Mar 11, 2014
Inflation is set for a comeback in Brazil with food prices likely to be hit by one of the worst droughts in four decades, and with higher tuition fees providing an extra jolt.
A survey by The Wall Street Journal of 10 economists showed February monthly inflation will likely increase to 0.64% from 0.55% in January. The 12-month rate is expected to rise to 5.63% for the 12 months ended February, up from 5.59% at the end of January, according to the survey.
Inflation data will be published at 8 am ET on Wednesday.
High inflation readings have led the central bank to raise its key interest rate at eight consecutive monetary policy meetings, most recently to 10.75%. The central bank has slowed the pace of hikes with it’s last move a 0.25-percentage point increase instead of the previous half-point increases. Yet the most recent signals are that this cycle is set to continue.
“Inflation is not showing signs of consistent slowdown, so the central bank is likely to continue to increase” the benchmark rate, said Newton Rosa, an economist at SulAmerica Investimento, based in São Paulo, who is expecting at least one more 0.25-percentage point increase in the rate.
Tuition fees typically rise in Brazil in February as the new school year gets underway.
But the biggest shock will come from food costs because the ongoing drought is pushing up the price of fruits and vegetables. It’s a shock that could continue into the year, as retailers have still not passed all prices increases along from their wholesalers.
Moreover, economists worry the drought could start to drive up electricity prices as power companies are forced to fire up more expensive thermoelectric power plants to compensate for the dwindling reservoirs behind hydroelectric power plants.

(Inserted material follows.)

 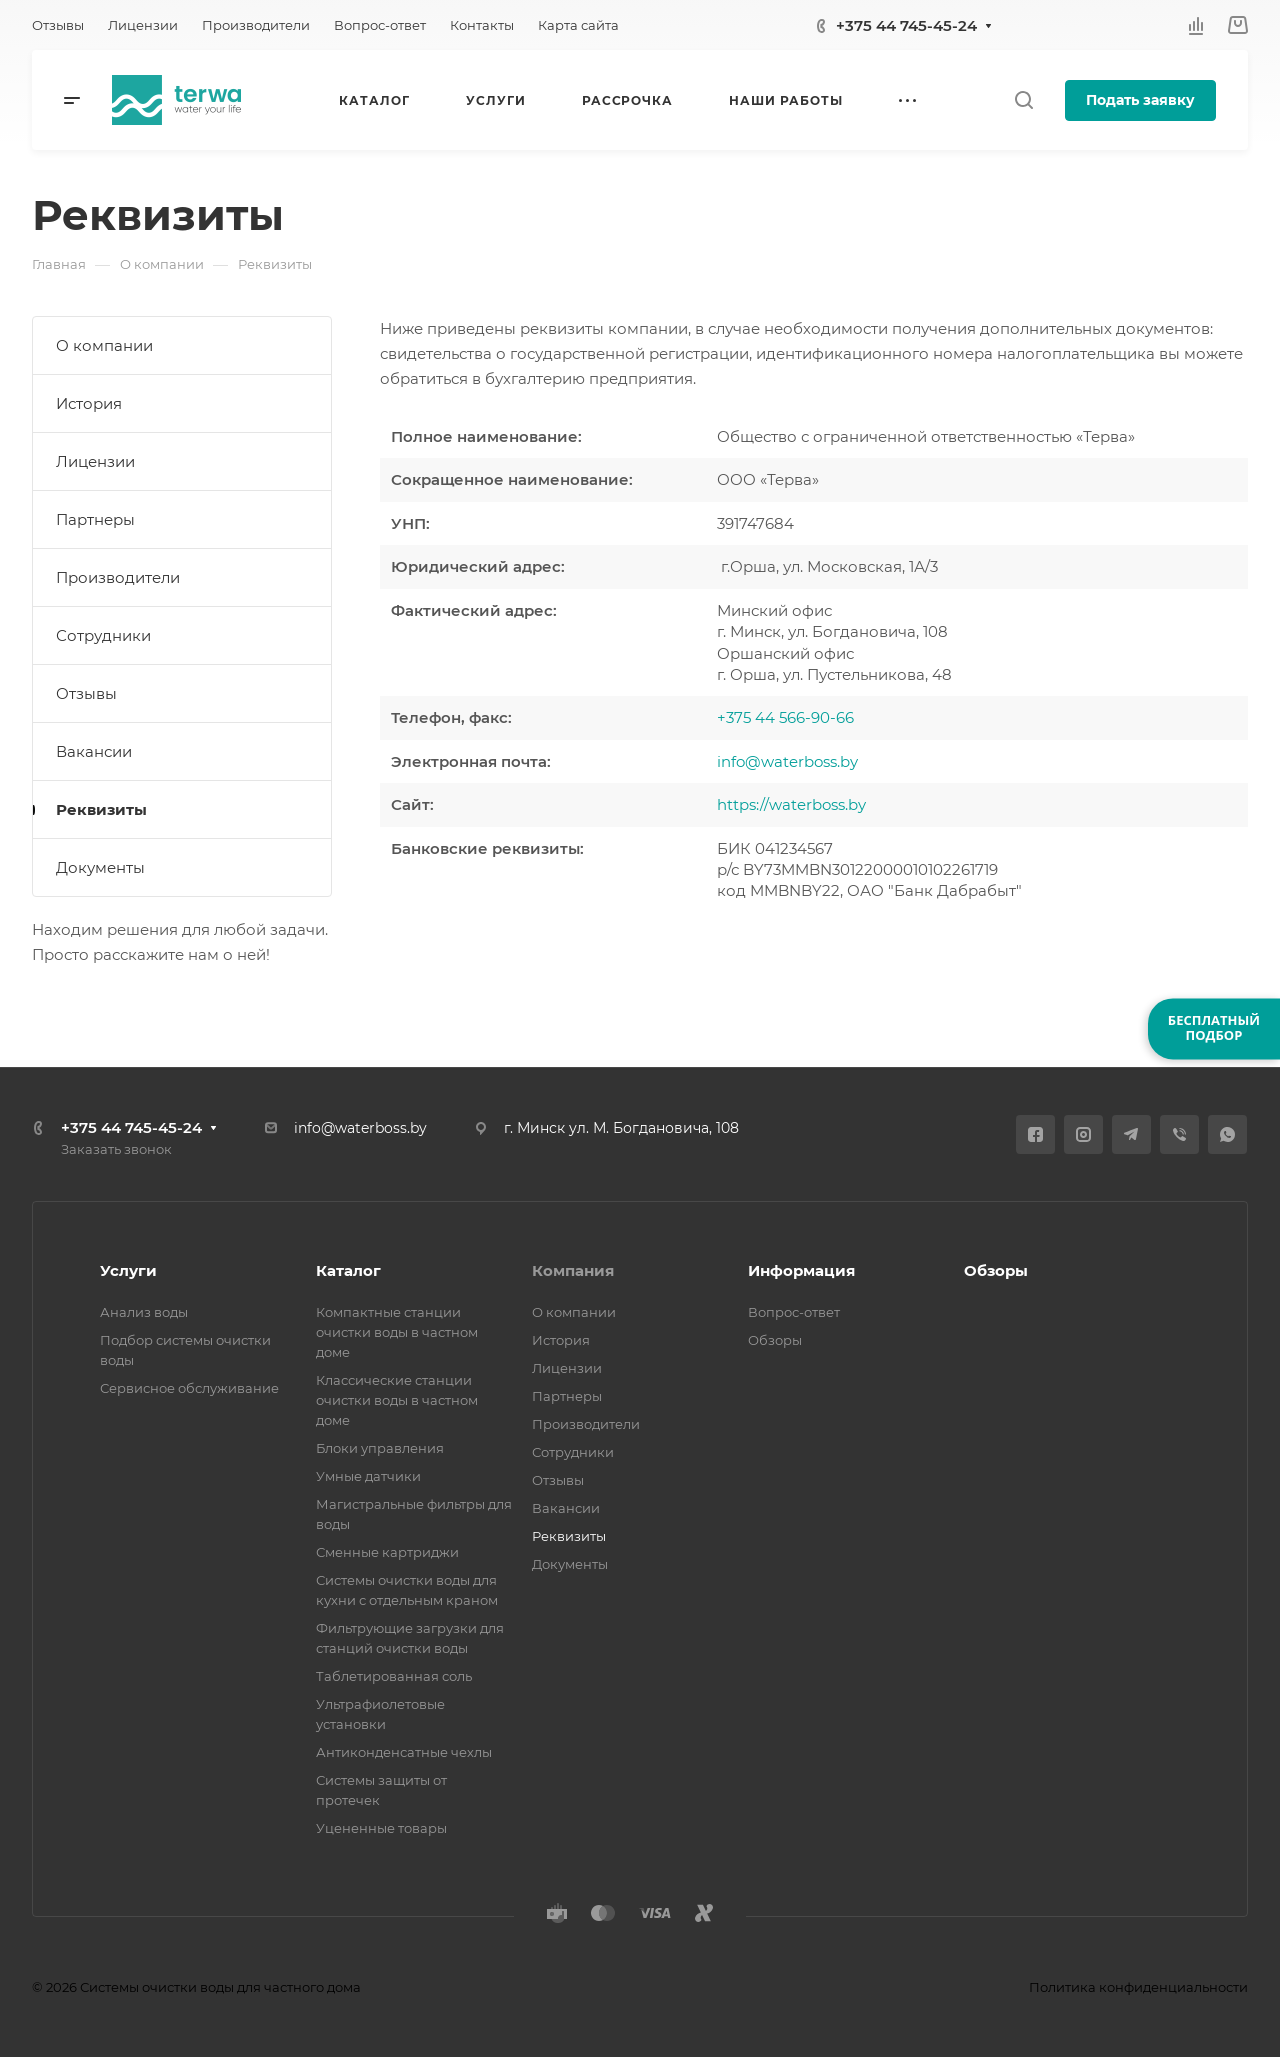 What do you see at coordinates (387, 1552) in the screenshot?
I see `Сменные картриджи` at bounding box center [387, 1552].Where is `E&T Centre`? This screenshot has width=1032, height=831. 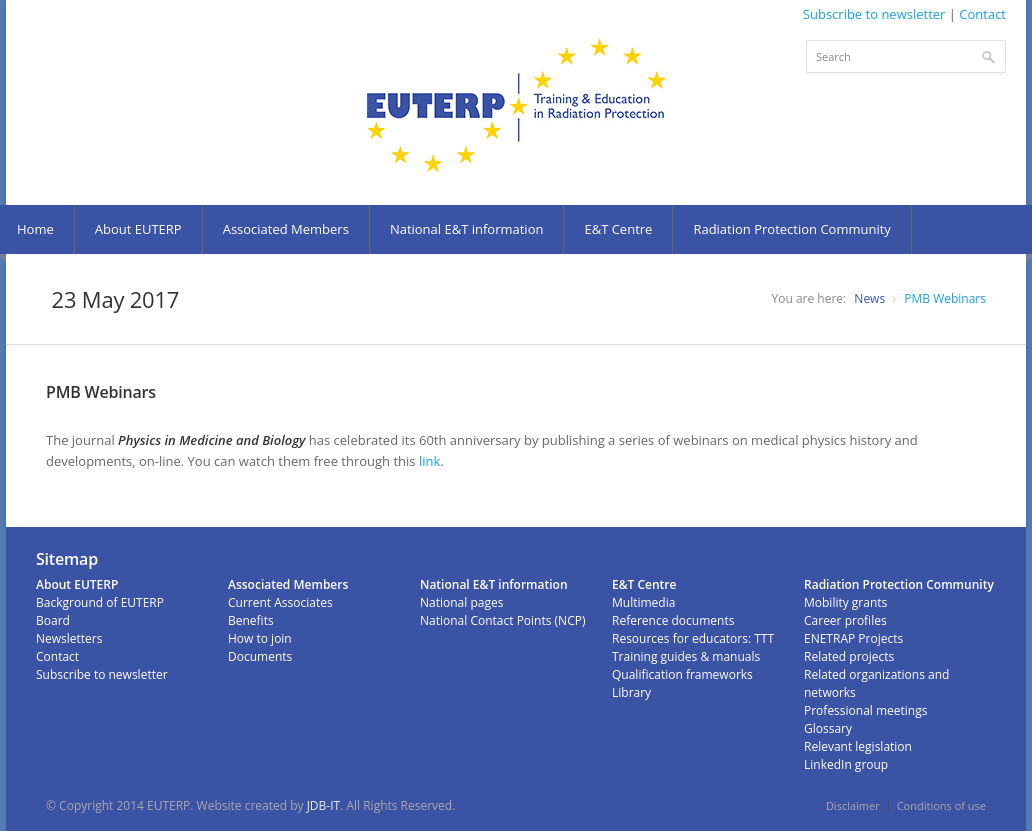
E&T Centre is located at coordinates (618, 229).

The government has set aside some 9 billion Brazilian reais to cover these extra costs in 2014, but economists believe the final price could be much higher. With the government already trying to tighten its belt, it may decide to pass at least some of those costs on to customers.
“The room for the government to pay is very limited and soon we will see an increase in energy prices for costumers,” said Mr. Rosa.
The growing inflationary pressures in Brazil are coming during a challenging period for the central bank because the country has suffered through three year of slow economic growth, and the outlook isn’t much better. Economists expect Latin America’s biggest economy to expand at a mediocre rate of 2% this year.
Economists have been raising their forecasts for inflation for this year, but given Brazil’s tepid economic activity, they believe the central bank will try to limit rate increases as much as possible.
The most recent weekly survey by the central bank, of 100 economists and analysts, showed they expect the inflation rate to be 6.01% at the end of 2014, from 5.97% at the start of the year. The forecast for the benchmark interest rate at the end of the year increased to 11%, from 10.50% in the survey at the start of the year.